Multi-step carbon emissions forecasting model for industrial process based on a new strategy and machine learning methods

Abstract

The rising industrial sector capacity increases carbon emissions, necessitating a low-carbon transformation for global sustainability. Accurate multi-step forecasting of industrial carbon emissions is crucial for optimizing production, reducing energy consumption, improving efficiency, and achieving decarbonization. However, current forecasting faces challenges like model uncertainty and low accuracy with multi forecasting steps. To address these issues, this study proposed a multi-step carbon emissions forecasting model for industrial processes. Firstly, a new multi-step forecasting strategy framework was proposed.
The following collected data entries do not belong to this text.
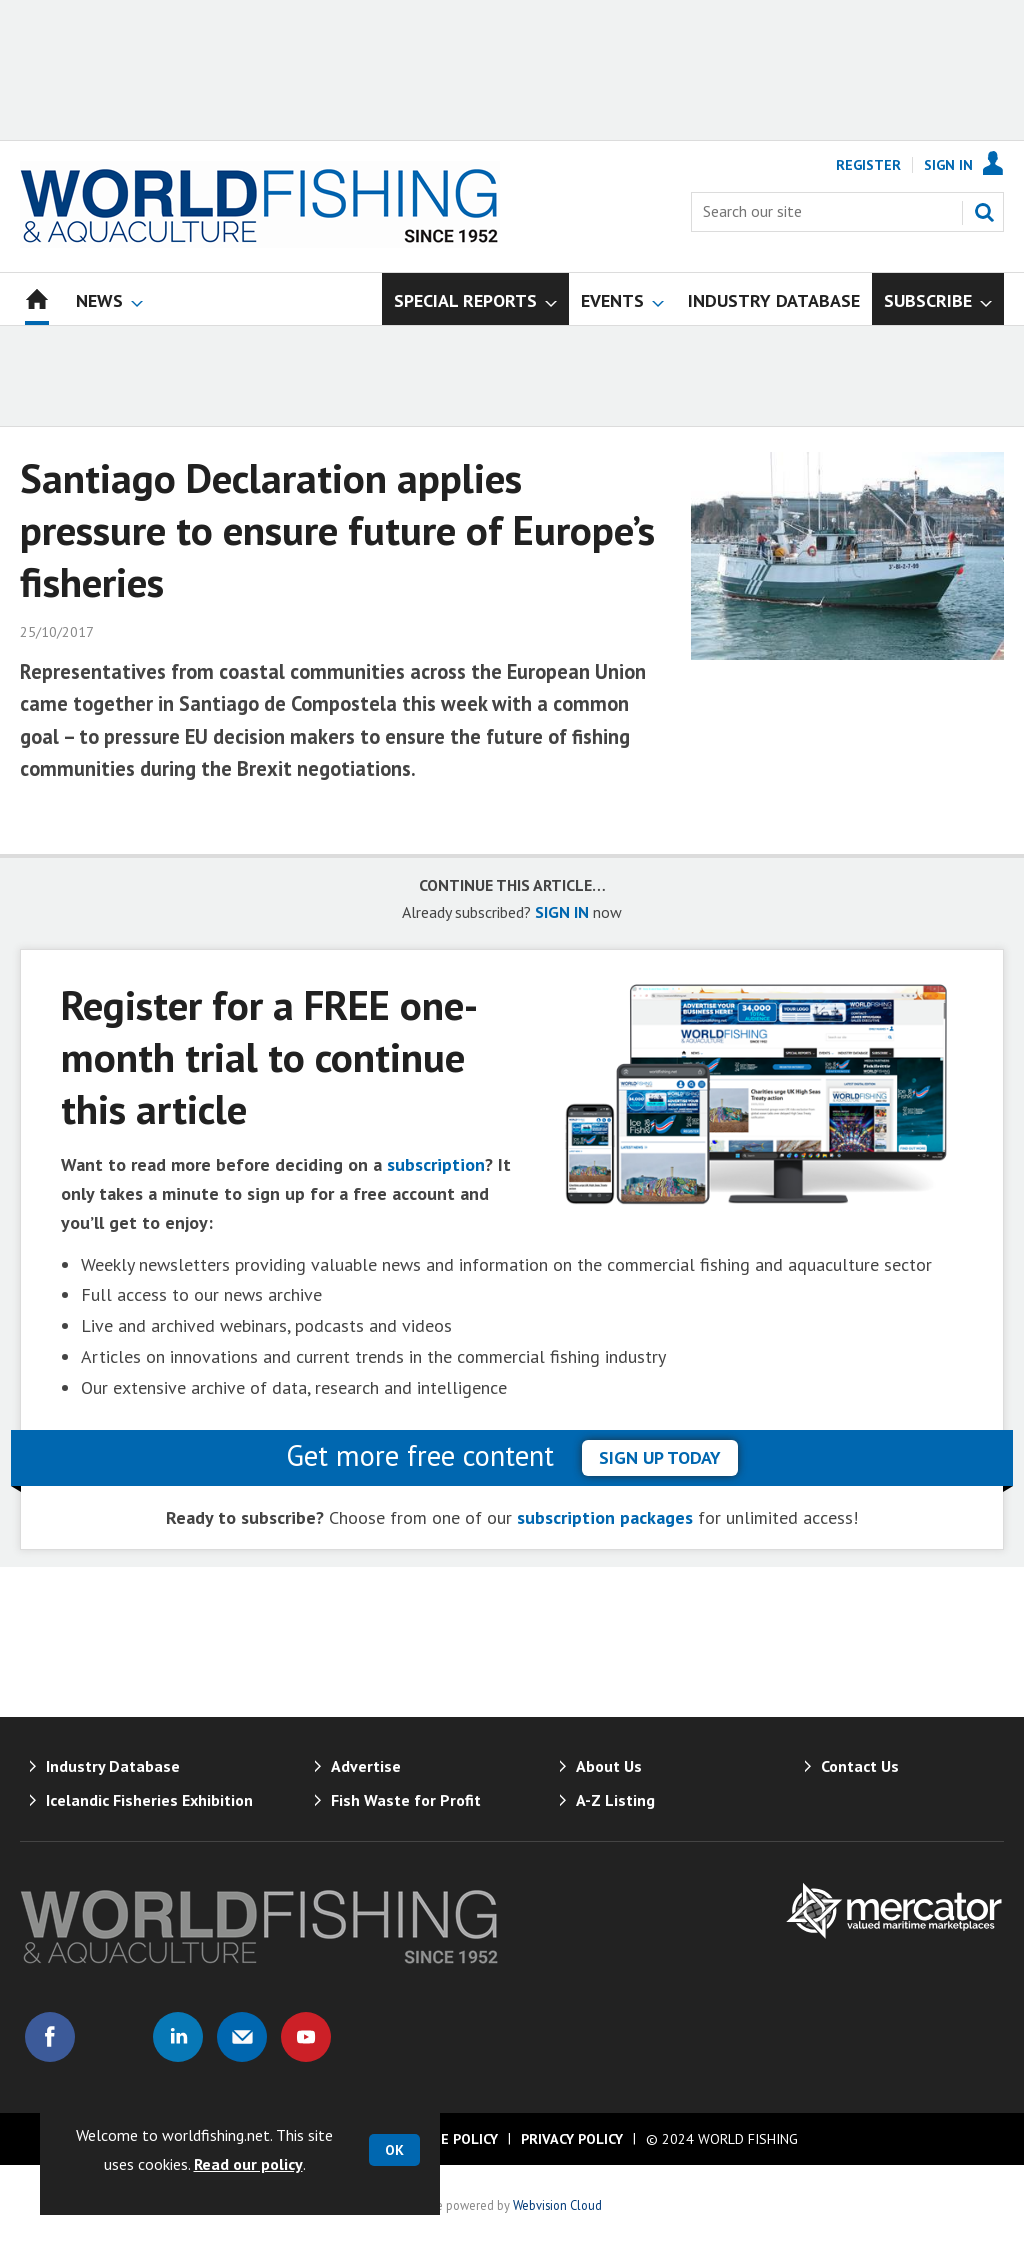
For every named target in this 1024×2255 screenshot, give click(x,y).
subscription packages (605, 1517)
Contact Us (860, 1766)
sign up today (660, 1457)
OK (394, 2150)
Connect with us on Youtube (306, 2037)
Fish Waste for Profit (406, 1800)
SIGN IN (562, 912)
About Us (609, 1766)
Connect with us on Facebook (50, 2037)
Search (984, 212)
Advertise (366, 1766)
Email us (242, 2037)
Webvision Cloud (557, 2205)
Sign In (948, 165)
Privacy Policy (572, 2139)
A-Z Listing (615, 1800)
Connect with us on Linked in (178, 2037)
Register (868, 165)
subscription (436, 1164)
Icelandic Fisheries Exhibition (149, 1800)
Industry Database (113, 1766)
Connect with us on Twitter (114, 2037)
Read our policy (248, 2164)
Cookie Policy (449, 2139)
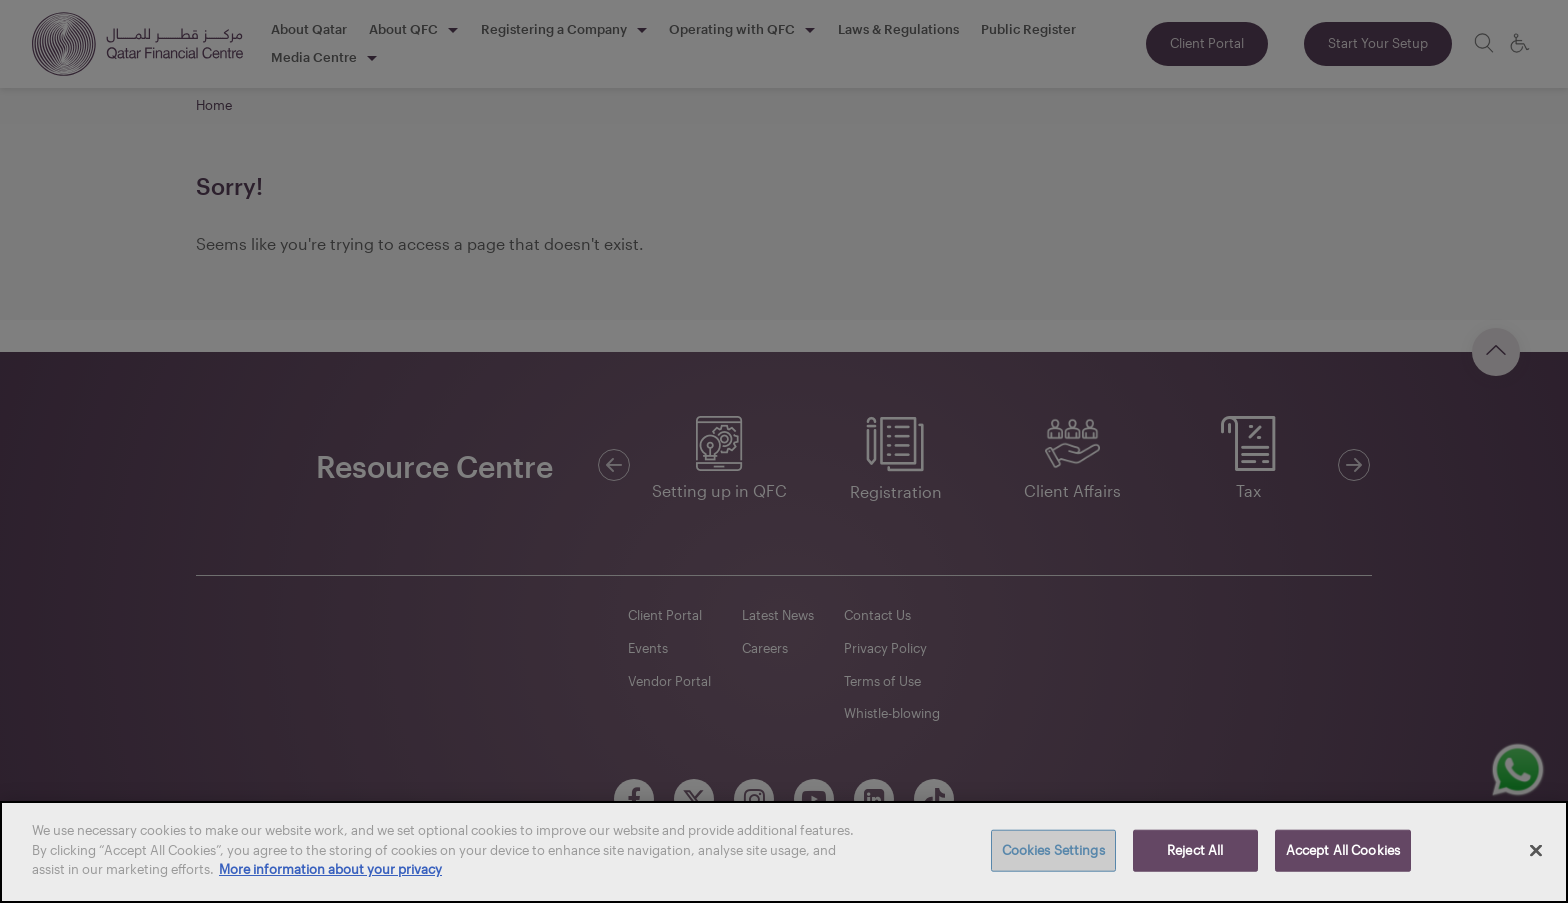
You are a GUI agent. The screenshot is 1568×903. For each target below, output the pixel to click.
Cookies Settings (1053, 850)
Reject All (1195, 850)
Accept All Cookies (1343, 850)
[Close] (1536, 851)
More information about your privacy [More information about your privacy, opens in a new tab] (330, 869)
Secondly, SHapley Additive exPlanations (SHAP) and lagged autocorrelation analysis were used to extract key features affecting industrial carbon emissions. On this basis, the grey model, autoregressive moving average (ARMA) model, and least squares support vector machine (LSSVM) method were used to build forecasting models separately. The weights of the three models were solved using the induced ordered weighted average operator and the Monte Carlo search tree (MCST) method. The final forecasting results were obtained by using the weighted summation method. The data collected from the real industry were used to validate the proposed model. The results showed that the proposed model could accurately forecast industrial carbon emissions within 12 steps and its MAPE is less than 10%. The proposed multi-step industrial carbon emissions forecasting model can provide data support for industrial energy saving, carbon reduction, and green and sustainable development.